When he arrived on campus that fall, he says, he “just sort of fell into the place.”
His résumé reflects it. Marks became president of the Harvard College Engineering Society, statistician for the Harvard football team, finance director for the Harvard College Entrepreneurship Forum, “re-founding” member of the Harvard Shooting Club— founded in 1883, the team was disbanded in 2003 and restarted in 2009 — and a three-time winner of the Harvard College Innovation (I3) Challenge.

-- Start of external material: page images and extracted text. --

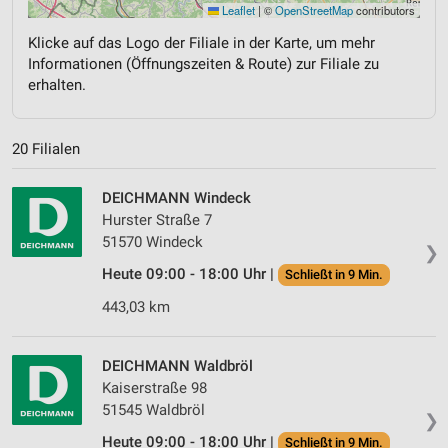
Leaflet
|
©
OpenStreetMap
contributors
Klicke auf das Logo der Filiale in der Karte, um mehr
Informationen (Öffnungszeiten & Route) zur Filiale zu
erhalten.
20 Filialen
DEICHMANN Windeck
Hurster Straße 7
51570 Windeck
❯
Heute 09:00 - 18:00 Uhr |
Schließt in 9 Min.
443,03 km
DEICHMANN Waldbröl
Kaiserstraße 98
51545 Waldbröl
❯
Heute 09:00 - 18:00 Uhr |
Schließt in 9 Min.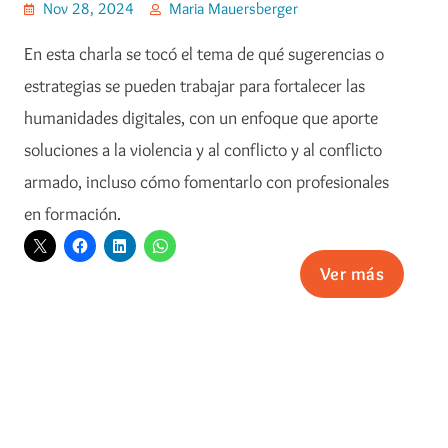
Nov 28, 2024
Maria Mauersberger
En esta charla se tocó el tema de qué sugerencias o
estrategias se pueden trabajar para fortalecer las
humanidades digitales, con un enfoque que aporte
soluciones a la violencia y al conflicto y al conflicto
armado, incluso cómo fomentarlo con profesionales
en formación.
Ver más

He also served as chairman of the Fellow Selection Committee at the Institute of Politics, reviewing applications from world leaders to spend a semester at Harvard.
“When you’re interviewing people who you see on TV on a regular basis, it’s pretty cool,” Marks says with a shrug.
Understated but intensely driven, Marks contributed at Harvard to many design projects, including a deep-sea turbine to generate electricity for the Woods Hole Oceanographic Institution; a moon-landing robot for a NASA competition; a biocompatible, injectable gel that solidifies as it warms to body temperature; and a software program called Shoesy, which analyzed biomechanical data to identify the best-fitting pair of shoes.
“William has an incredible ability to quickly learn new things, process information, and apply what he has learned,” remarks his adviser, Bhatia. “He’s exceptionally good at thinking on his feet.”
Marks graduated in May 2013 with bachelor’s and master’s degrees in engineering sciences (and a secondary field in computer science). He now has the opportunity, if he chooses, to pursue a Ph.D. in medical materials at Cambridge and an M.B.A. here at Harvard.